Tree highlighted, with the area covered by the BLAS marked in a yellow box

Within the BLAS, taking another six jumps gets you to a triangle node, or leaf node, with four triangles. Each triangle probably represents a set of leaves on the actual tree. From the top, getting to the actual geometry takes 19 hops, including jumping from the TLAS to the BLAS.

This particular BLAS occupies 338 KB, and represents 2,129 triangles. On average, it’s 7 levels deep, and has a maximum tree depth of 11 levels. Also, we’re traversing a tree to light up a tree. Isn’t that great?

AMD thus uses a rather deep BVH with a lot of subdividing. That means less demand on intersection test throughput. But cache and memory latency will have a large impact, because each jump between nodes is dependent on the intersection test results from the previous node. GPUs have high cache and memory latency compared to CPUs, so RDNA 2 will need to keep a lot of rays in flight to hide that latency.

We previously looked at how RDNA 2 handled raytracing at the hardware level, and noted that the L2 cache played a very significant role. Looking at the raytracing structure sizes, the hitrates we saw make a lot of sense. The TLAS alone is 11 MB, so unless a lot of rays happen to go in the same direction, caches with capacities in the kilobyte range will probably have difficulty coping.

Hardware counters from a DispatchRays call on RDNA 2

Our testing also shows that the RX 6900 XT’s L2 cache has a load-to-use latency of just above 80 ns. While that’s good for a multi-megabyte GPU cache, it’s close to memory latency for CPUs. In the end, the 6900 XT was averaging 28.7 billion box tests and 3.21 billion triangle tests per second during that call, despite being underclocked to 1800 MHz. AMD says each CU can perform four box tests or one triangle test per cycle, so RT core utilization could be anywhere from 7.2% to 29% depending on whether the counters increment for every intersection test, or every node.

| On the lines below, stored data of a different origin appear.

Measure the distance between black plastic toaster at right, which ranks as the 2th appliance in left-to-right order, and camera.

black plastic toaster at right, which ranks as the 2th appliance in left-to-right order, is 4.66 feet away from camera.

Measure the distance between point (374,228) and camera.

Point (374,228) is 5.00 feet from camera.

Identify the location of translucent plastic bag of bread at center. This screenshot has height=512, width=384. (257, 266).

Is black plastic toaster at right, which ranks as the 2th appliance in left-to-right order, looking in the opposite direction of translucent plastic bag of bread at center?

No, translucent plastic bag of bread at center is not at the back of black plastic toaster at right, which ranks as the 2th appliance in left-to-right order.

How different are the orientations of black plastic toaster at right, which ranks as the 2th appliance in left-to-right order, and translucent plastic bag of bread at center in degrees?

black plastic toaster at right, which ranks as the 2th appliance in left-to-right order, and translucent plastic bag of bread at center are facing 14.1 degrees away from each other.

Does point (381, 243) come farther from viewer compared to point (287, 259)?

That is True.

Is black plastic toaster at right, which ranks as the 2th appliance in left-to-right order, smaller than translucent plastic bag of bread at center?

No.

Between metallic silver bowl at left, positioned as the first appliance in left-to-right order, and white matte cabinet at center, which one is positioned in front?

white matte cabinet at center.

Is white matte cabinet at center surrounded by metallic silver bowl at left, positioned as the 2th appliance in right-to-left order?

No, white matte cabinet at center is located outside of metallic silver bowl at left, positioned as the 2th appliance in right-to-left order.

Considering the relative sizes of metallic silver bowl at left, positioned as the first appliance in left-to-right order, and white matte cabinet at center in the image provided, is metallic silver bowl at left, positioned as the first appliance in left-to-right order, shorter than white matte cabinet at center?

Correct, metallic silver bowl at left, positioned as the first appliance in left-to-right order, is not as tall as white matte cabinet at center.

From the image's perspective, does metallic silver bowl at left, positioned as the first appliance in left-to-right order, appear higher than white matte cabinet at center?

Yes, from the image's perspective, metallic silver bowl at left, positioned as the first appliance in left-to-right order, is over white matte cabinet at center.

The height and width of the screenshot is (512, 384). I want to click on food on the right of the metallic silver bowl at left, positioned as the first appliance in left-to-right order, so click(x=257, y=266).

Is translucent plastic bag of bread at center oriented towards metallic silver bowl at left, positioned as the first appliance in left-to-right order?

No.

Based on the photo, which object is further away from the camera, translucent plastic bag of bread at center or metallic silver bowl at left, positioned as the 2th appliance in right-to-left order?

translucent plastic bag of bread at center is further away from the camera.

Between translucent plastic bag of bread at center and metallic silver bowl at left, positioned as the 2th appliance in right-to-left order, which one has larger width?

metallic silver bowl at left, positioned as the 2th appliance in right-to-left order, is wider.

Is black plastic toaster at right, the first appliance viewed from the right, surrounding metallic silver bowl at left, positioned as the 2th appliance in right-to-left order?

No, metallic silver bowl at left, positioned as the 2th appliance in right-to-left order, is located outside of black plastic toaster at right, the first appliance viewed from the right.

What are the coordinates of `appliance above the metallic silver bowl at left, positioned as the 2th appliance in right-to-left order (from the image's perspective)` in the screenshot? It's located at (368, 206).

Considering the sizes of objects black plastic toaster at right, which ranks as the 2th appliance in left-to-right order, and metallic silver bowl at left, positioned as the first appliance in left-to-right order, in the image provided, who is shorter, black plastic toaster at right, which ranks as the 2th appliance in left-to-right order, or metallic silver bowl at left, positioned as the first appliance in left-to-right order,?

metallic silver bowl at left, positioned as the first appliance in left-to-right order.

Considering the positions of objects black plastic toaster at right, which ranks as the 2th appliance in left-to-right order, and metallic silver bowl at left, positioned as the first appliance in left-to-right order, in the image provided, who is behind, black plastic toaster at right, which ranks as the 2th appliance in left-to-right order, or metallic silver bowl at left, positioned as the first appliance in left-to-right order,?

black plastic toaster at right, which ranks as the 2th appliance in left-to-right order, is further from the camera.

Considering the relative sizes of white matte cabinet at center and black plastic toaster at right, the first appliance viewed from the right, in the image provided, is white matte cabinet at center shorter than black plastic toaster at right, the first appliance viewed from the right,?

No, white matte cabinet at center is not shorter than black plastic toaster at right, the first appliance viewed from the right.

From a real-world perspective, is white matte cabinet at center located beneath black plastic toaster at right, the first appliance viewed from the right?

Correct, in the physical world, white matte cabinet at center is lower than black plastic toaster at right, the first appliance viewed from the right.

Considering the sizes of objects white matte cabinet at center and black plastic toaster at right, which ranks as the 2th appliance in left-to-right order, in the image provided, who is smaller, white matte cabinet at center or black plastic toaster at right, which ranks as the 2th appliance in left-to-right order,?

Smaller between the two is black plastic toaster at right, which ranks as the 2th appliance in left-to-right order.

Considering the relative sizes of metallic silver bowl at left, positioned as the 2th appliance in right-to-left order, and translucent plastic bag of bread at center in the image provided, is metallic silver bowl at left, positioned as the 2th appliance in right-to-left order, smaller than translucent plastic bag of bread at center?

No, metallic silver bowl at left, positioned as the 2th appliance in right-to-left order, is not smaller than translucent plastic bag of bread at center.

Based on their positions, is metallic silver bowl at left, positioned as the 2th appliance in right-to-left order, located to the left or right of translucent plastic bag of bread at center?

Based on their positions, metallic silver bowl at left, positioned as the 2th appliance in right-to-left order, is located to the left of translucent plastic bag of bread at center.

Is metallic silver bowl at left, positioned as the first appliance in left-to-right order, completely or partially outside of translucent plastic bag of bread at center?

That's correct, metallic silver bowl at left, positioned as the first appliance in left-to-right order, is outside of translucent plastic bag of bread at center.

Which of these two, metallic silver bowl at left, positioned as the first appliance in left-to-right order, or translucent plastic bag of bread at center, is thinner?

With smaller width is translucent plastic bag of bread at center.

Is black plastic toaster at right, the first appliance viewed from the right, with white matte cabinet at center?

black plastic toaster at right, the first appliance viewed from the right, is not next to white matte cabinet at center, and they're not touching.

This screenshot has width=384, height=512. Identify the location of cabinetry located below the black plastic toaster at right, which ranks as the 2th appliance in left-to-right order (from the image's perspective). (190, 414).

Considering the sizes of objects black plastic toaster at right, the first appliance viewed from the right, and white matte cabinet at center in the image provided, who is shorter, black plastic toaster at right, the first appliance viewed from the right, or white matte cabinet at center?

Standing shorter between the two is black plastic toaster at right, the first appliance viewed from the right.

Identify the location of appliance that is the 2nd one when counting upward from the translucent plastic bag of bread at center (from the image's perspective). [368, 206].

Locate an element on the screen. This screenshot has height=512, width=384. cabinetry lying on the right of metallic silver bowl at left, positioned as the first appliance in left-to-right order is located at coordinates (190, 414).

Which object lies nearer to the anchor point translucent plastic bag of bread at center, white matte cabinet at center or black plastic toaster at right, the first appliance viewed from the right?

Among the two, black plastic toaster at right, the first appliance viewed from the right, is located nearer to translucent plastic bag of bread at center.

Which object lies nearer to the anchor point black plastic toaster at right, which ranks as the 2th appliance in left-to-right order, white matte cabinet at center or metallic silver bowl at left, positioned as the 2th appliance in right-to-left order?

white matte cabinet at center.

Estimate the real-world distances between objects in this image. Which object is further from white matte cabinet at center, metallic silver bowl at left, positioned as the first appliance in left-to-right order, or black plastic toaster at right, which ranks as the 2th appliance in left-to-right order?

Analysis from the previous RDNA 2 article

Ideally, AMD would keep more rays in flight to hide latency and increase execution unit utilization, but vector register file capacity limits occupancy to 10 waves per SIMD out of the 16 maximum. That’s one motivation behind RDNA 3 increased vector register file capacity. Checking Cyberpunk 2077 through RDNA 3’s lenses, we see occupancy increase to 12/16.

Profiling Cyberpunk 2077 on RDNA 3. Don’t pay too much attention to the gaps – because the 7900 XTX is faster, it’s more CPU bound.

Furthermore, RDNA 3 enjoys a noticeable increase in L0 and L1 hitrates. Those caches have doubled in size compared to RDNA 2, while also offering improved latency. RDNA 3 ends up averaging 45.2 billion box tests and 5.22 billion triangle tests per second in that shader. That’s quite an impressive performance uplift, though it’s hard to quantify the difference in RT core utilization because the 7900 XTX was not locked to known clocks.

Hogwarts Legacy

Hogwarts Legacy is a recent game release that also makes use of raytracing. Titanic has done profiling on this game using his 7900 XTX, since I don’t own the game. Both Hogwarts Legacy and Cyberpunk 2077 feature similar TLAS sizes, but Hogwarts has a much smaller memory footprint when you consider the BLAS-es.

Just as with Cyberpunk 2077, the TLAS covers a massive amount of area. In Hogwarts Legacy, it appears to include Hogwarts Castle as well as the surrounding grounds, and some far-off mountains. The mountains don’t have a lot of complex geometry and are covered by a single box (and BLAS). Three of the four boxes at the top level cover the mountains, and one covers most of the gameplay area.

Titanic took the capture from the courtyard. Zooming into that area reveals a massive amount of geometric detail, including animate objects like humans and a cat.

As with Cyberpunk, getting down to the bottom level involves quite a few hops. A Hogwarts student looking at the fountain is 13 levels in. Again, memory latency is going to be a distinct culprit because even hitting the L1 cache on RDNA 3 will cost 35 ns.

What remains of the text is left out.